In the UK, 35% of shoppers have reported being a target of fraud in the past year, and since 2020, a whopping 100,000 consumers have fallen victim to fraud.
As much as it is important to keep technology up to date to intercept as many fraud attempts as possible in payments, educating the population is just as important.
In that light, Visa, in conjunction with the Aston Institute for Forensic Linguistics, have thoroughly combed through 155 phishing and smishing scams to learn which terms and phrases fraudsters use most often.
As a whole, 16% of consumers have trusted a fraudulent email or text, and as opposed to the general perception, 25% of those are people in the 18 to 35 year old demographic.
Emails are still fraudsters’ favorite method of contact, almost 4 in 5 scams occur through this medium, followed by text messages and phone calls.

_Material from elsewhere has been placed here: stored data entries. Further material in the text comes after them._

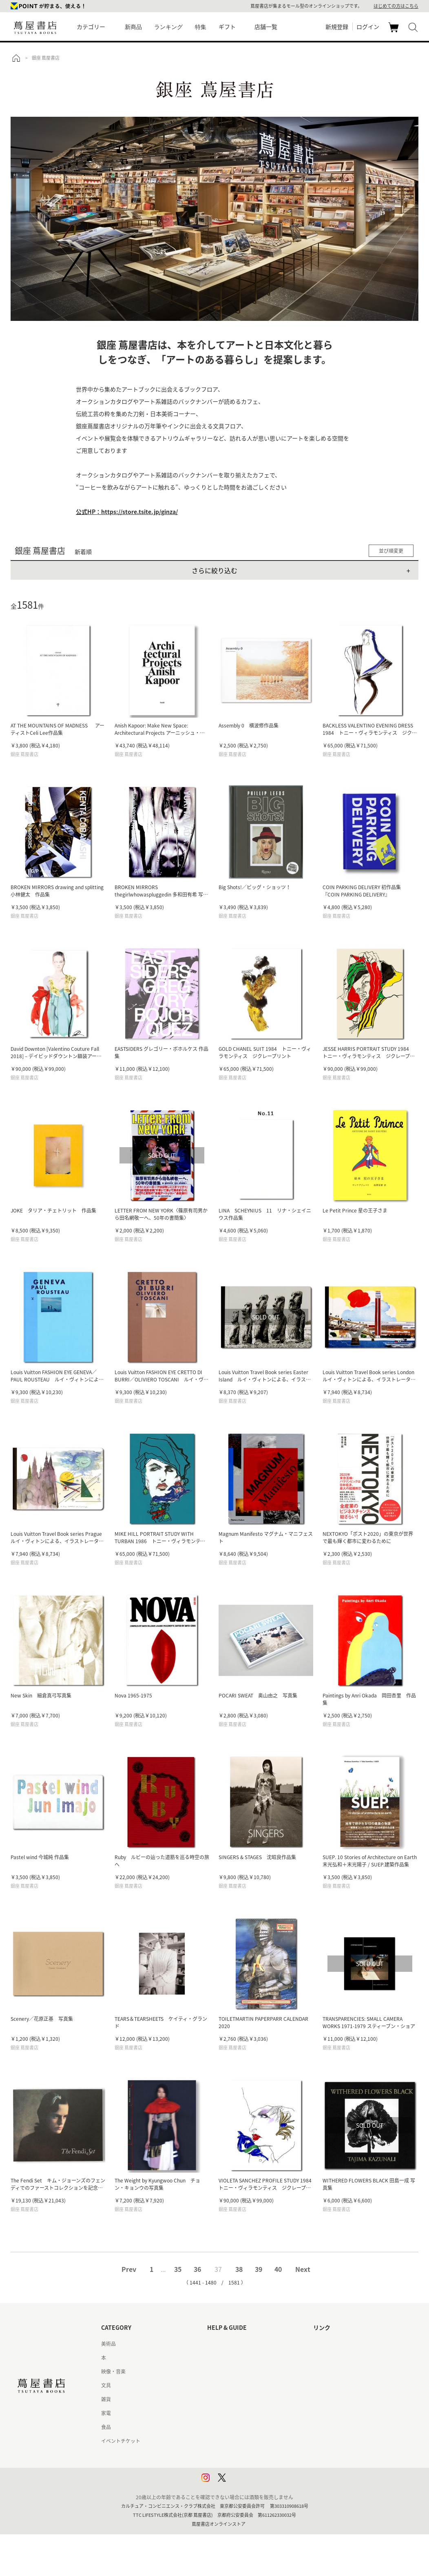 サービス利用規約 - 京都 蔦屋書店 (244, 2399)
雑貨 (106, 2399)
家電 (106, 2413)
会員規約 (217, 2413)
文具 (106, 2385)
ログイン (367, 26)
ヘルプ (214, 2357)
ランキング (168, 27)
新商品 (133, 27)
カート (394, 32)
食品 (106, 2427)
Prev (129, 2269)
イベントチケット (120, 2441)
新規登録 (336, 26)
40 (278, 2269)
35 (177, 2269)
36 (197, 2269)
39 (258, 2269)
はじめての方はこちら (396, 5)
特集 (200, 27)
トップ (16, 58)
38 (239, 2269)
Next (302, 2269)
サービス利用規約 (226, 2385)
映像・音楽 (113, 2371)
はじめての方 (222, 2343)
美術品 (108, 2343)
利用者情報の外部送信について (241, 2482)
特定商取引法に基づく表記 (236, 2427)
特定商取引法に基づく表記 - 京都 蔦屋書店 (254, 2441)
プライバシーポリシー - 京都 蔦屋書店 (249, 2468)
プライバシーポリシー (231, 2454)
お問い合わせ (222, 2371)
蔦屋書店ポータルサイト (340, 2343) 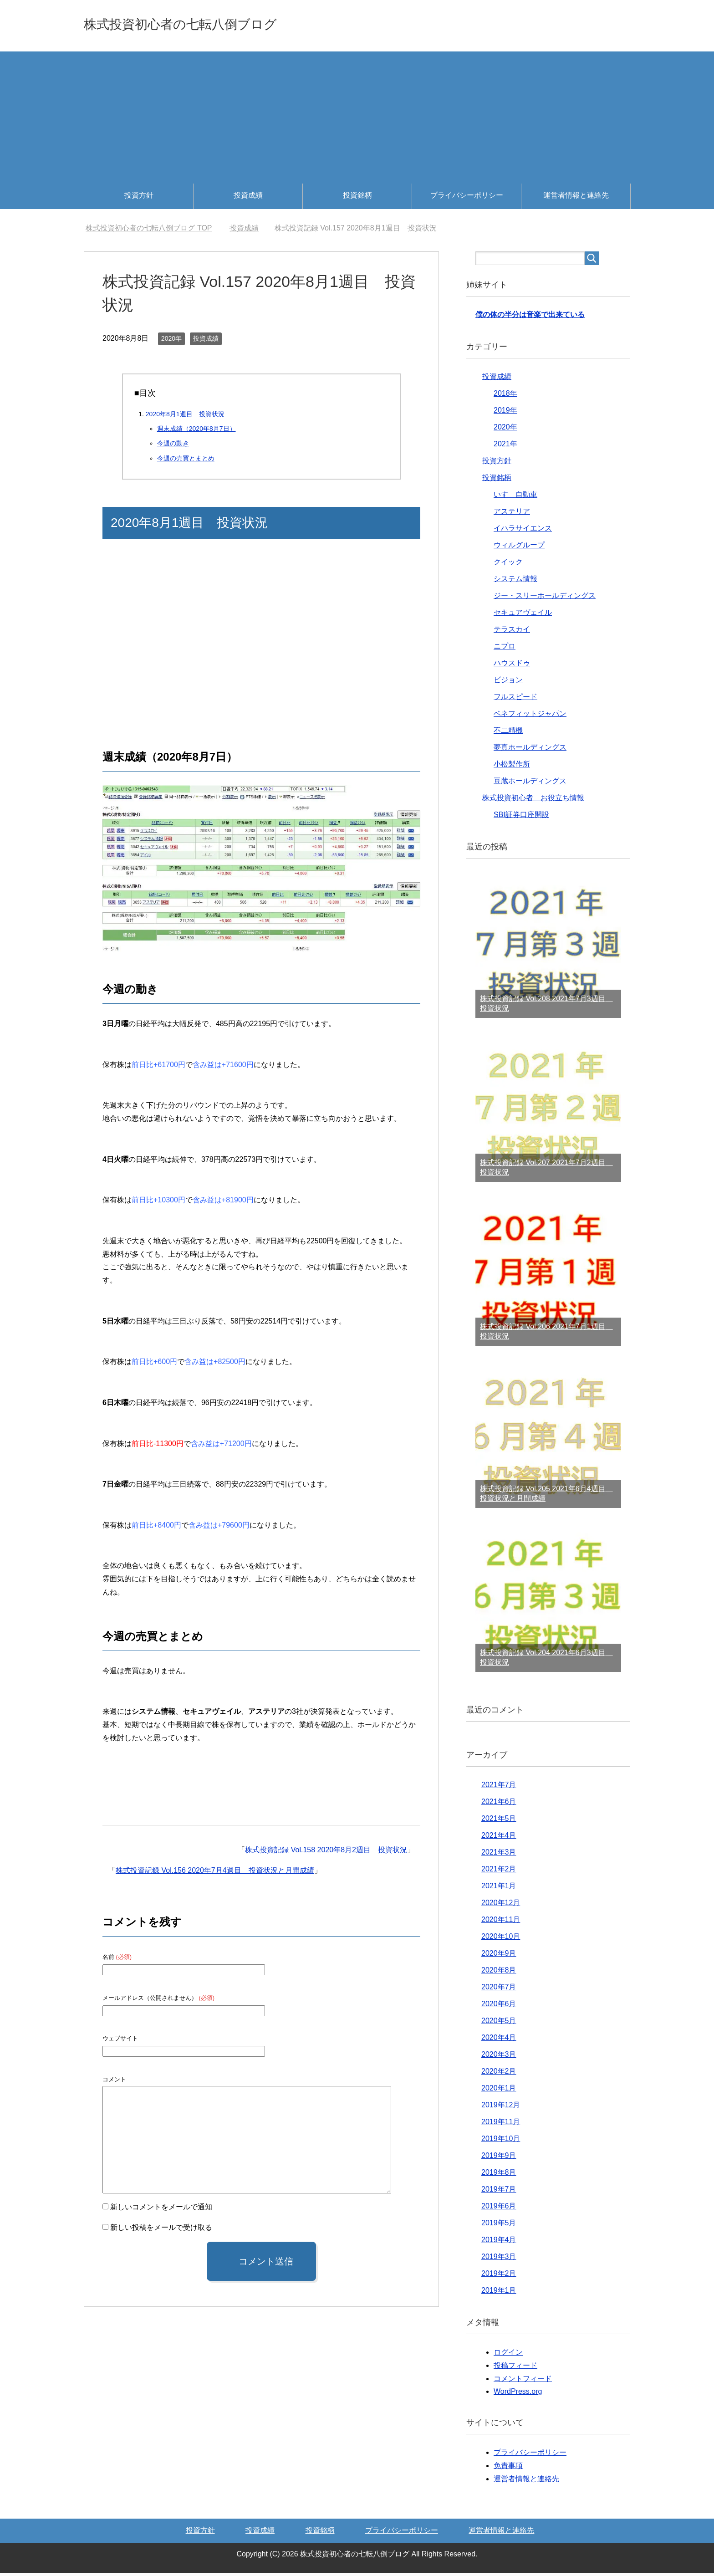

Most of these emails contain an urgent call to action, followed by a link to “log in” to the institution they are camouflaging as. Therefore, some of the most commonly used phrases and terms are “click here to access your account information”, “click here”, “account information”, “urgent action is required”, “act now” and other terms of that nature. Other scams include an incentive to appeal to the greed of a consumer, and it usually contains words such as “gift card” or “winning price” among others.
38% of messages try to entice consumers with a solution to a made-up problem, urging consumers to click on a link and give up vital information.
A way to combat uncertainty is to never log-in directly from a link in an email – always to directly to the institution’s web page and make sure the URL is legitimate. You can also call institutions when in doubt – just never use the info in emails, look it up yourself.
Another way to spot fraud is to keep an eye on grammar, “Fraudulese”, a study by Visa says that poor grammar and spelling are clear attempts to steal information. As well as suspicious URL addresses.
Keep an eye on emails that don’t address you directly or use vague terms to address you – Emails not tailored to you are most likely a scam.
Fraudsters are always innovating and learning how to gain credibility. According to the Fraudulese report, 3 in 4 consumers are susceptible to scams…So while institutions such as Visa are tirelessly working to reduce fraud as much as possible, it is important that consumers are alert and on the lookout for fraud.